Friday, September 25, 2015

Catholic Philadelphia and Religious Liberty in America



I am staying in Philadelphia, the city in which the United States of America was born. In the colonial period of our country and in many ways up until the end of World War II, Catholics were looked upon with suspicion in this country as people who had loyalty to a foreign power. This remained true despite the fact that many Catholics played a significant role in establishing America’s independence and were advocates of the freedoms on which it was founded.

Today, I visited Independence Hall, where the Declaration of Independence was voted upon by representatives of the 13 British colonies. Behind the hall is a statue of John Barry, a Catholic born in Ireland who later emigrated to America and who is considered the father of the American Navy. He served as a captain in the Continental Navy during the Revolutionary War.

A couple of blocks from Independence Hall is Old St. Joseph’s Church, although a passerby could be excused from failing to recognize that it was there. From the outside it does not look like a church but like a townhouse alongside many other similar structures. The Catholics who founded the parish in 1733 were intentional in choosing this design. For while William Penn, who, when he founded Pennsylvania in 1701, guaranteed the religious liberty of all the colony’s residents, Catholics were still looked upon with suspicion and could not hold public office.

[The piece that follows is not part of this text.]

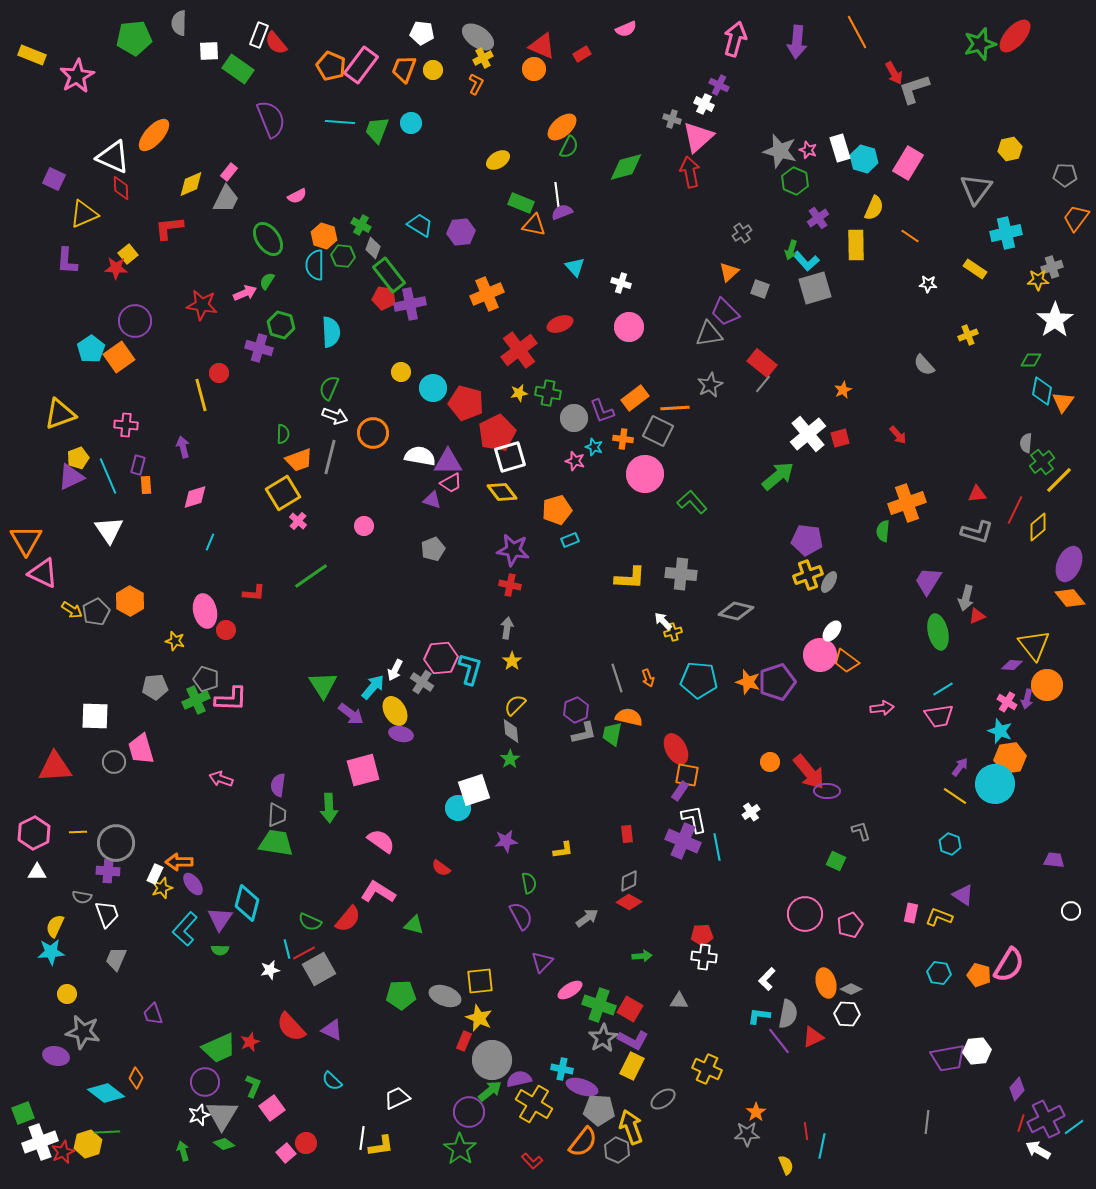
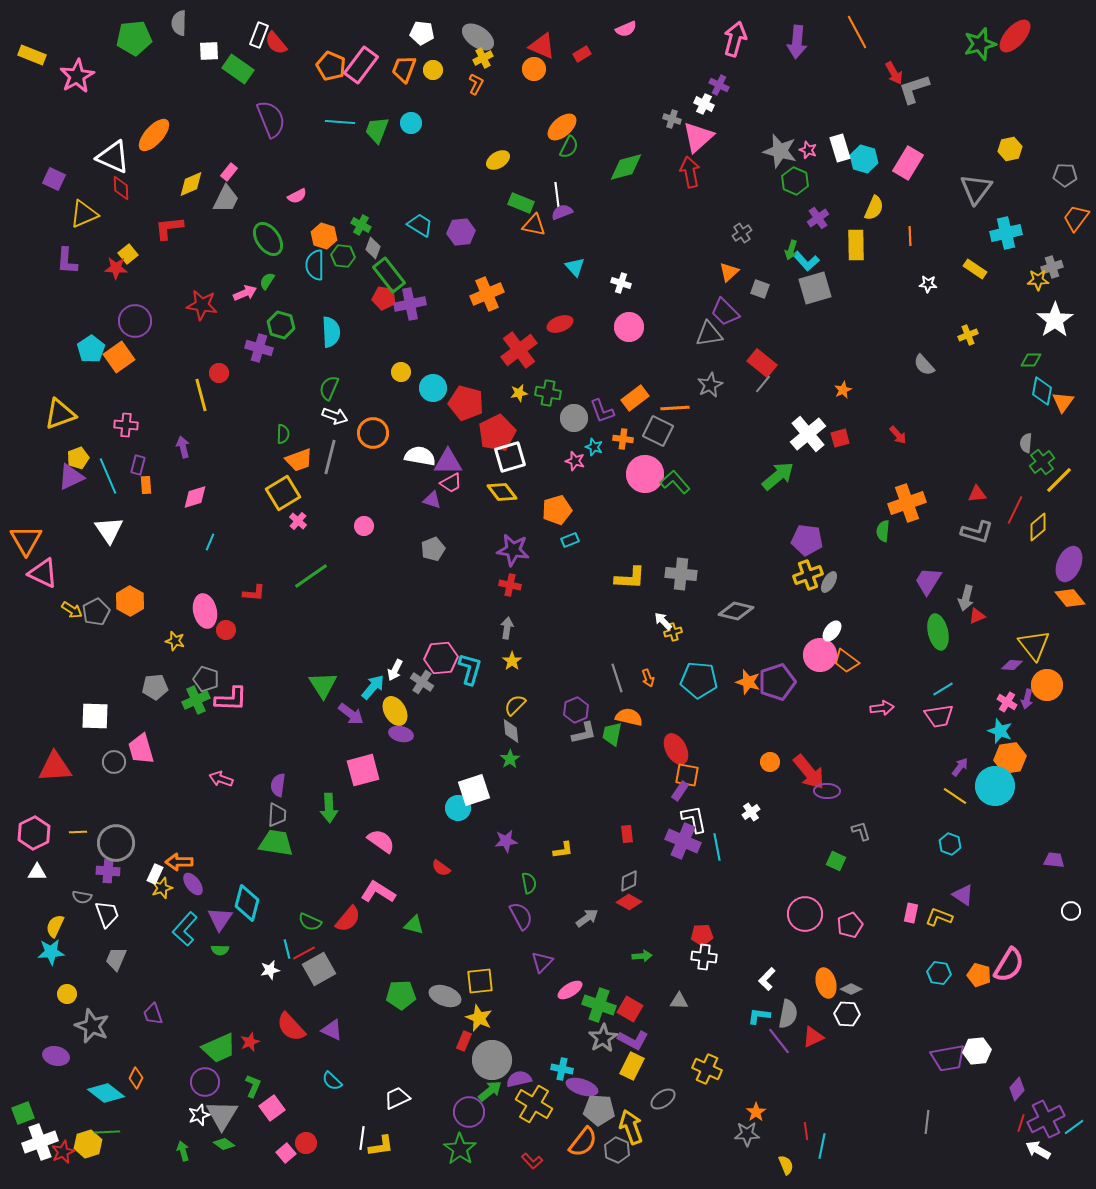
orange line at (910, 236): rotated 54 degrees clockwise
green L-shape at (692, 502): moved 17 px left, 20 px up
cyan circle at (995, 784): moved 2 px down
gray star at (83, 1032): moved 9 px right, 6 px up; rotated 12 degrees clockwise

A year after the parish was founded, leaders in Philadelphia threatened to close it. A plaque at the parish gives part of the response to this threat by its pastor, Fr. Joseph Greaton. The Jesuit missionary priest noted in words reminiscent of the Declaration of Independence that the Catholics of Philadelphia “are and of right ought to be free and independent of all civil authority retarding, restricting or debarring religion. It is not toleration we claim. It is freedom we demand and will maintain.”

In 1908, the Knights of Columbus, at a time when Catholics were still held in suspicion in America, just years before members of the Ku Klux Klan persecuted members of the Church in Indiana, erected a plaque at Old St. Joseph’s “in memory of founders of the faith in Philadelphia and in gratitude for the triumph of religious liberty.”

In 1960, the election of the Catholic John F. Kennedy was seen by Catholics in America as the broader society here finally accepting them as true and faithful citizens. And today, Catholics hold positions of leadership in government, education, business and culture in numbers that often outstrip even the large number of the faithful who are Americans.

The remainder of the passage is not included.